Three relational databases walk into a NoSql bar. They left after 5 mins…

They couldn’t find a table.


What do you get if you cross Islam and Capitalism?

No more jokes about the profit.


What’s another term for a flying monkey?

A hot air baboon.


Why do police get to protests early?

To beat the crowd.

Man, I thought that one hysterical (still do!) So I shared it on a family joke text, and was roundly criticized for my bad taste! :roll_eyes:

Wife: “Would you be open to having a threesome sometime?”

Husband: “Uh yeah, that sounds incredible.”

Wife: “Which of my friends would you choose?”

Husband: “Probably Jennifer and Abby.”

My 18 year old was writing an American history essay last night about “Bill Clinton Mistaking Himself for a Slurpee Machine.”

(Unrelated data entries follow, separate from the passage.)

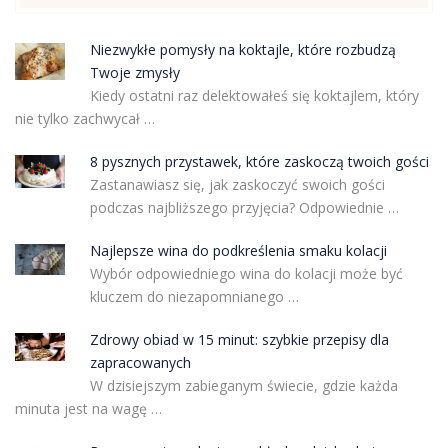
Niezwykłe pomysły na koktajle, które rozbudzą
Twoje zmysły
Kiedy ostatni raz delektowałeś się koktajlem, który
nie tylko zachwycał …
8 pysznych przystawek, które zaskoczą twoich gości
Zastanawiasz się, jak zaskoczyć swoich gości
podczas najbliższego przyjęcia? Odpowiednie …
Najlepsze wina do podkreślenia smaku kolacji
Wybór odpowiedniego wina do kolacji może być
kluczem do niezapomnianego …
Zdrowy obiad w 15 minut: szybkie przepisy dla
zapracowanych
W dzisiejszym zabieganym świecie, gdzie każda
minuta jest na wagę …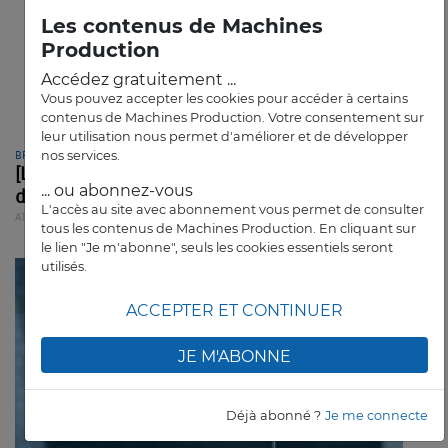
Les contenus de Machines
Production
Accédez gratuitement ...
Vous pouvez accepter les cookies pour accéder à certains
contenus de Machines Production. Votre consentement sur
leur utilisation nous permet d'améliorer et de développer
nos services.
BPIFRANCE
[Livre] Un guide pour bien structurer sa
... ou abonnez-vous
démarche IA
L'accès au site avec abonnement vous permet de consulter
ATELIER
ARTICLE
tous les contenus de Machines Production. En cliquant sur
le lien "Je m'abonne", seuls les cookies essentiels seront
utilisés.
ACCEPTER ET CONTINUER
JE M'ABONNE
Déjà abonné ?
Je me connecte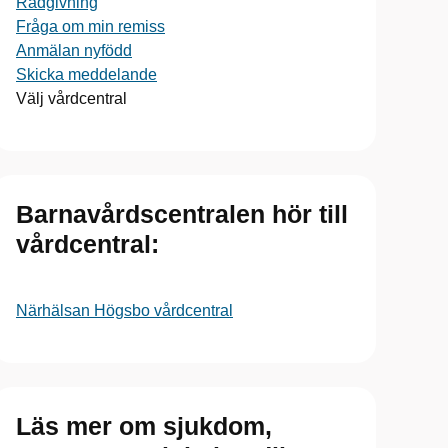
Rådgivning
Fråga om min remiss
Anmälan nyfödd
Skicka meddelande
Välj vårdcentral
Barnavårdscentralen hör till
vårdcentral:
Närhälsan Högsbo vårdcentral
Läs mer om sjukdom,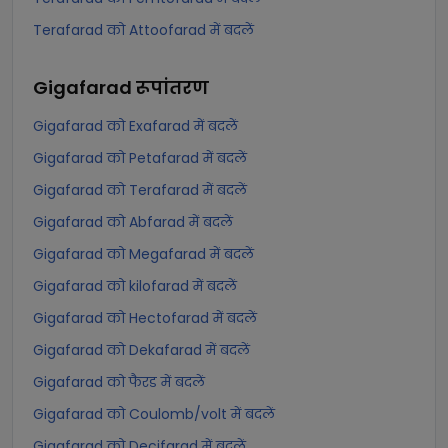
Terafarad को Attoofarad में बदलें
Gigafarad
रूपांतरण
Gigafarad को Exafarad में बदलें
Gigafarad को Petafarad में बदलें
Gigafarad को Terafarad में बदलें
Gigafarad को Abfarad में बदलें
Gigafarad को Megafarad में बदलें
Gigafarad को kilofarad में बदलें
Gigafarad को Hectofarad में बदलें
Gigafarad को Dekafarad में बदलें
Gigafarad को फैरड में बदलें
Gigafarad को Coulomb/volt में बदलें
Gigafarad को Decifarad में बदलें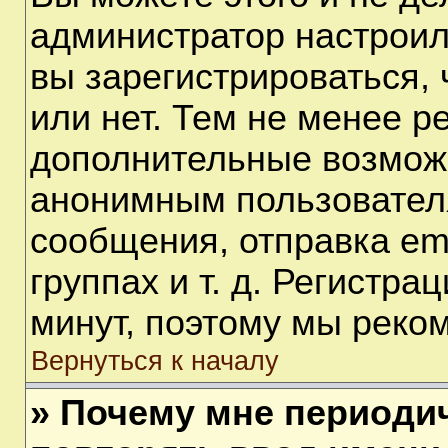
администратор настрои
вы зарегистрироваться,
или нет. Тем не менее р
дополнительные возмож
анонимным пользовател
сообщения, отправка em
группах и т. д. Регистра
минут, поэтому мы реком
Вернуться к началу
» Почему мне периоди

Joe Biden had a meeting with the Cabinet today

He also spoke to the bookcase and argued with the desk.


How do you stop a rhinoceros from charging?

Call customer service to dispute the purchase.

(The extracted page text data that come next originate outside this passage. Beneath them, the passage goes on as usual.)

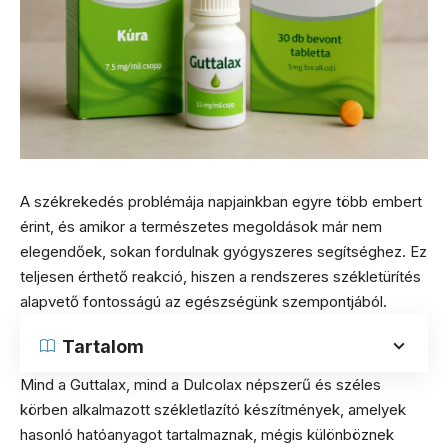
A székrekedés problémája napjainkban egyre több embert
érint, és amikor a természetes megoldások már nem
elegendőek, sokan fordulnak gyógyszeres segítséghez. Ez
teljesen érthető reakció, hiszen a rendszeres székletürítés
alapvető fontosságú az egészségünk szempontjából.
Tartalom
Mind a Guttalax, mind a Dulcolax népszerű és széles
körben alkalmazott székletlazító készítmények, amelyek
hasonló hatóanyagot tartalmaznak, mégis különböznek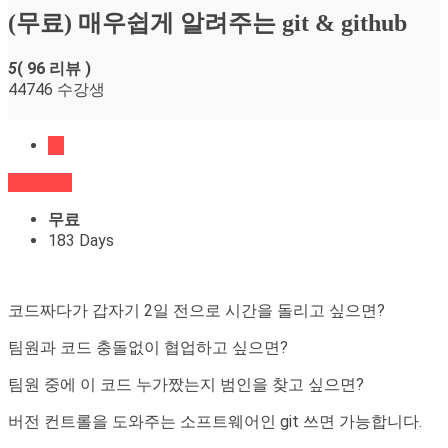
(무료) 매우쉽게 알려주는 git & github
5
( 96 리뷰 )
44746 수강생
홈
신청하기
무료
183 Days
코드짜다가 갑자기 2일 전으로 시간을 돌리고 싶으면?
팀원과 코드 충돌없이 협업하고 싶으면?
팀원 중에 이 코드 누가짰는지 범인을 찾고 싶으면?
버전 컨트롤을 도와주는 소프트웨어인 git 쓰면 가능합니다.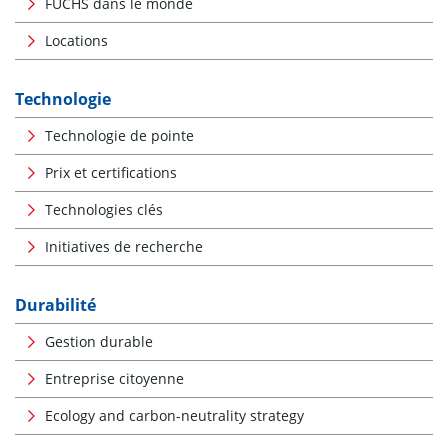
FUCHS dans le monde
Locations
Technologie
Technologie de pointe
Prix et certifications
Technologies clés
Initiatives de recherche
Durabilité
Gestion durable
Entreprise citoyenne
Ecology and carbon-neutrality strategy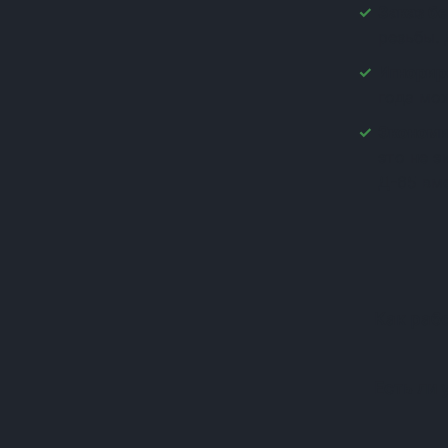
Заказ бе
(+1)
резьбы. 
(+1)
(+1)
Игнорир
(+1)
года мо
(+1)
Экономи
(+1)
это не 
(+1)
Д-65 вм
(+1)
(+1)
(+1)
(+1)
(+1)
(+1)
Как раб
(+1)
(+1)
(+1)
Есть ли 
(+1)
(+1)
(+1)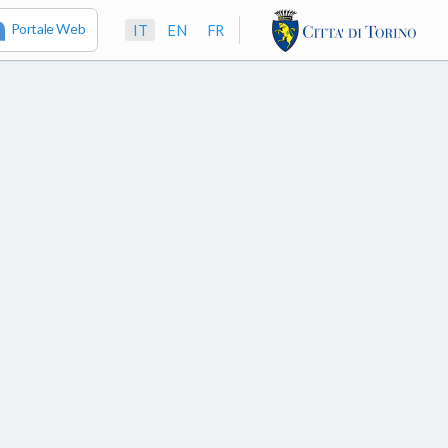
Portale Web
IT
EN
FR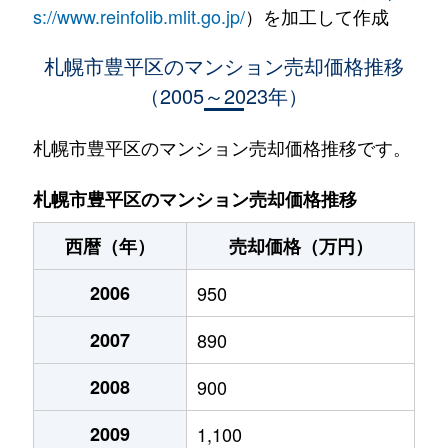
水車町
1,400万円
中の島
徒歩1
s://www.reinfolib.mlit.go.jp/
）を加工して作成
水車町
1,400万円
中の島
徒歩1
札幌市豊平区のマンション売却価格推移
（2005～2023年）
月寒中央通
2,500万円
月寒中央
徒歩2
月寒中央通
2,700万円
月寒中央
徒歩1
札幌市豊平区のマンション売却価格推移です。
月寒中央通
1,500万円
月寒中央
徒歩2
札幌市豊平区のマンション売却価格推移
月寒中央通
3,000万円
月寒中央
徒歩1
西暦（年）
売却価格（万円）
月寒中央通
2,000万円
月寒中央
徒歩1
2006
950
月寒中央通
260万円
月寒中央
徒歩3
2007
890
月寒中央通
3,000万円
月寒中央
徒歩1
2008
900
月寒中央通
3,300万円
福住
徒歩2
2009
1,100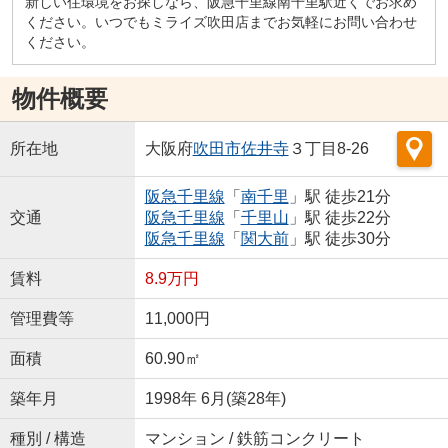
新しい住環境をお探しなら、阪急千里線南千里駅近くでお求め
ください。いつでもミライズ吹田店までお気軽にお問い合わせ
ください。
物件概要
所在地
大阪府
吹田市
佐井寺
３丁目8-26
阪急千里線
「
南千里
」駅 徒歩21分
交通
阪急千里線
「
千里山
」駅 徒歩22分
阪急千里線
「
関大前
」駅 徒歩30分
賃料
8.9万円
管理費等
11,000円
面積
60.90㎡
築年月
1998年 6月(築28年)
種別 / 構造
マンション / 鉄筋コンクリート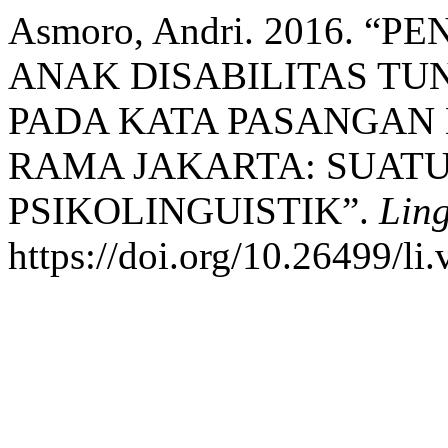
Asmoro, Andri. 2016. 
ANAK DISABILITAS TU
PADA KATA PASANGAN 
RAMA JAKARTA: SUATU
PSIKOLINGUISTIK”.
Ling
https://doi.org/10.26499/li.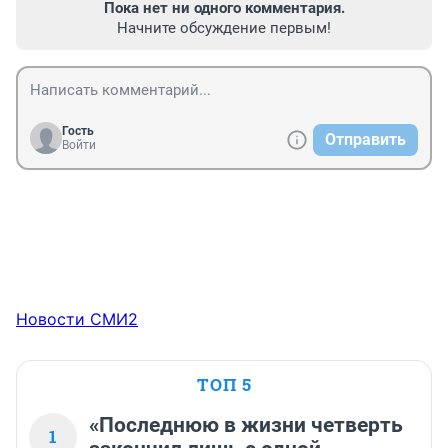
Пока нет ни одного комментария.
Начните обсуждение первым!
Гость
Отправить
Войти
Новости СМИ2
ТОП 5
«Последнюю в жизни четверть
1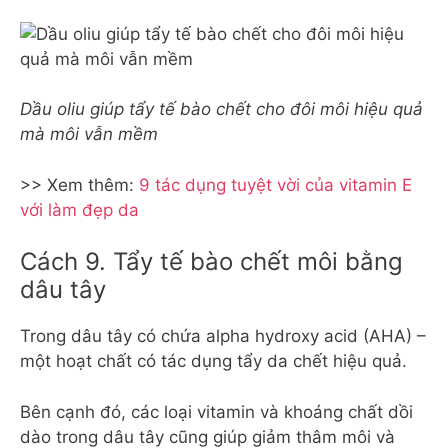
Dầu oliu giúp tẩy tế bào chết cho đôi môi hiệu quả
mà môi vẫn mềm
>> Xem thêm:
9 tác dụng tuyệt vời của vitamin E
với làm đẹp da
Cách 9. Tẩy tế bào chết môi bằng
dâu tây
Trong dâu tây có chứa alpha hydroxy acid (AHA) –
một hoạt chất có tác dụng tẩy da chết hiệu quả.
Bên cạnh đó, các loại vitamin và khoáng chất dồi
dào trong dâu tây cũng giúp giảm thâm môi và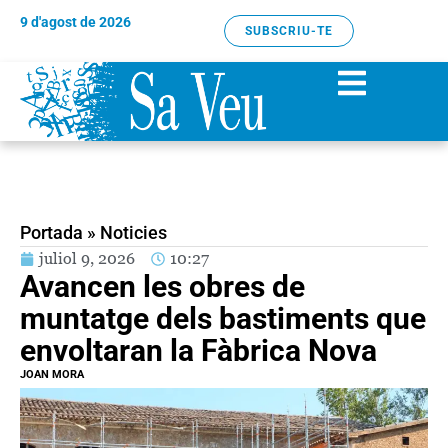
9 d'agost de 2026
SUBSCRIU-TE
Portada
»
Noticies
juliol 9, 2026
10:27
Avancen les obres de
muntatge dels bastiments que
envoltaran la Fàbrica Nova
JOAN MORA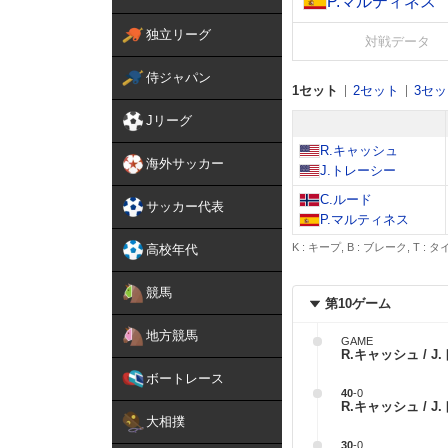
P.マルティネス
独立リーグ
対戦データ
侍ジャパン
1セット
2セット
3セ
Jリーグ
R.キャッシュ
海外サッカー
J.トレーシー
C.ルード
サッカー代表
P.マルティネス
K : キープ, B : ブレーク, T :
高校年代
競馬
第10ゲーム
地方競馬
GAME
R.キャッシュ / 
ボートレース
40
-
0
R.キャッシュ / 
大相撲
30
-
0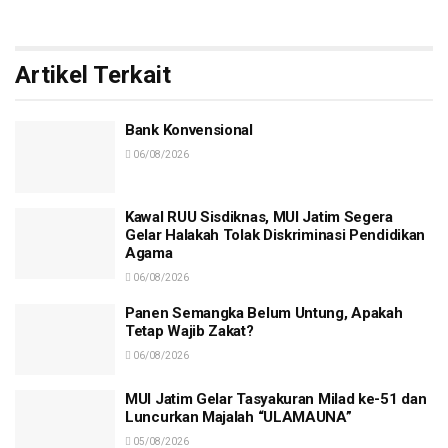
Artikel Terkait
Bank Konvensional
06/08/2026
Kawal RUU Sisdiknas, MUI Jatim Segera
Gelar Halakah Tolak Diskriminasi Pendidikan
Agama
06/08/2026
Panen Semangka Belum Untung, Apakah
Tetap Wajib Zakat?
06/08/2026
MUI Jatim Gelar Tasyakuran Milad ke-51 dan
Luncurkan Majalah “ULAMAUNA”
05/08/2026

I tried to lighten the mood at a party with a coronavirus joke.

Nobody laughed at first, but eventually everyone got it.

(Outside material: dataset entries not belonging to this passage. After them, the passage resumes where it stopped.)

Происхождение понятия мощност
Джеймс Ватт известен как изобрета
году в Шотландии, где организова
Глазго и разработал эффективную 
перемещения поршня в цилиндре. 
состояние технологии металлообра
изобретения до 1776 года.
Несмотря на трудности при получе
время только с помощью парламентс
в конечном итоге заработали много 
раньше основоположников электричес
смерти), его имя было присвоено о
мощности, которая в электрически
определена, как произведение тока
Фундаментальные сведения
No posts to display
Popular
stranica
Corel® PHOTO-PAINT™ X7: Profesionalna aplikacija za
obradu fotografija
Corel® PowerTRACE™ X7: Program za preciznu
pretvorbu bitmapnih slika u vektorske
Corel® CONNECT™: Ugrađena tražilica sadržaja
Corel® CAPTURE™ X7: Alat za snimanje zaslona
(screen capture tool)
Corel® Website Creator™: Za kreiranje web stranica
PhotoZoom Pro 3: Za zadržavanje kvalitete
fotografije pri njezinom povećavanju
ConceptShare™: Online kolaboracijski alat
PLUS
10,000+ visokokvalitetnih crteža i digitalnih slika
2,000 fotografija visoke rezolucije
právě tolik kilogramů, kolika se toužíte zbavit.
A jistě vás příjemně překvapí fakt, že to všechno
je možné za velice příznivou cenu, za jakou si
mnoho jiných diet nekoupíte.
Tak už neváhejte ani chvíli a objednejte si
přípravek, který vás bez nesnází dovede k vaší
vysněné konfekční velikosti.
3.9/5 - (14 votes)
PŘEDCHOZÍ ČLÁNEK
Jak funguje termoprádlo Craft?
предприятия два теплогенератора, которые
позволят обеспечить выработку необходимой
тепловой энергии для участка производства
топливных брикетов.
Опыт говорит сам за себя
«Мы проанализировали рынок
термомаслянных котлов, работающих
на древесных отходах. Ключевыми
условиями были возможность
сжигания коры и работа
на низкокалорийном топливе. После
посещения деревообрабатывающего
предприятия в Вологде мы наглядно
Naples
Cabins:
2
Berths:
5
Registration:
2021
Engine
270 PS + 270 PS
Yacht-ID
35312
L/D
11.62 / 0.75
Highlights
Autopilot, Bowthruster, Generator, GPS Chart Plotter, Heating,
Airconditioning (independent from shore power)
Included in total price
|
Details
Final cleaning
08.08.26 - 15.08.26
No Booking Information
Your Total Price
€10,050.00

Barack and Trump found themselves at a local barbershop. As the barbers finished their shaves, the one who had Trump reached for the aftershave. Donald was quick to stop him, saying, “No, thanks. My wife will smell that and think I’ve been in a brothel.”

The second barber turned to Barack and said, “How about you, Mr. Obama?” Barack replied, "Go right ahead, my wife doesn’t know what the inside of a brothel smells like.


What do you call a dumb gymnast?

A flippin’ idiot.

My dad told us, “I know you guys hate it, but I’m going to wear Velcro shoes from now on….

…I mean, why knot?”


They say that mafia members are nasty people, but…

but while growing up, I lived next door to one and he was actually a nice guy.

In fact, every morning, he paid me $20 just to start his car.


They kicked me out of mime school!

It must have been something I said.


I’m now convinced that we live in a simulation, and my ex-girlfriend was a bug.

Because she disappeared after my cash was cleared.


I bought a straight jacket the other day, and I’m starting to regret it.

I thought it would be a good look, but I just can’t pull it off.

A CEO of a large retail company lived next door to a mafia kingpin.

Although he was a good businessman, he was a terrible gambler, and racked up tens of thousands worth of gambling debts to the mafia kingpin’s bookie associates.

The kingpin comes to the businessman’s house one day with a couple big guys, and says “look, I don’t want things to get ugly, so I’ll make you a deal— we move a lot of merchandise that we ‘find’ that falls off the occasional truck. We sell it through certain intermediaries. Trouble is, they have very little business sense. They mismanage things and often settle for much less than they should for the merch.

“Since you’re a big shot in the retail biz, If you teach them how to improve the profit margins, I’ll forgive your debts. Otherwise, you can have a ‘talk’ with Rocco and Tony here”.

Considering the alternative, the businessman readily agrees to do some mentoring, and is successful in improving the profit margins. The mafia kingpin, good to his word, forgives the debts and the businessman and the kingpin continue to live happily next door to each other.

Which just goes to show: good fences make for good neighbors.

What do you call someone who attends both Catholic and Protestant worship services?

Bisectual.


So a Lizard and a Koala sit in a tree an smoke a joint…

They are smoking, talking, simply having a good time. After about an hour, the lizard says: “Man, I’m so thirsty… I gotta go down to the river and drink some water.” So he climbs down the tree and goes to the river. There an aligator is chilling in the water and shouts: “Hey Lizard, whats going on? What’re you up to?”

“Hey my friend, I’m over there in the tree, smoking pot with the Koala, wanna join us?”

“Haha sure, gotta see this.” goes the Aligator. So he climbs out of the water, and starts walking towards the tree. The Koala sees him, opens his eyes in amazement and says:

“Dude… How much did you drink???”


I say, I say, I say, did you hear about the musician who didn’t show up for his Thanksgiving performance?

It was a No-show-vember.


What does Trump have in common with the Thanksgiving turkey?

Both will need a pardon by Thanksgiving.


I got a camo jacket for my birthday.

I can’t see myself wearing it, though.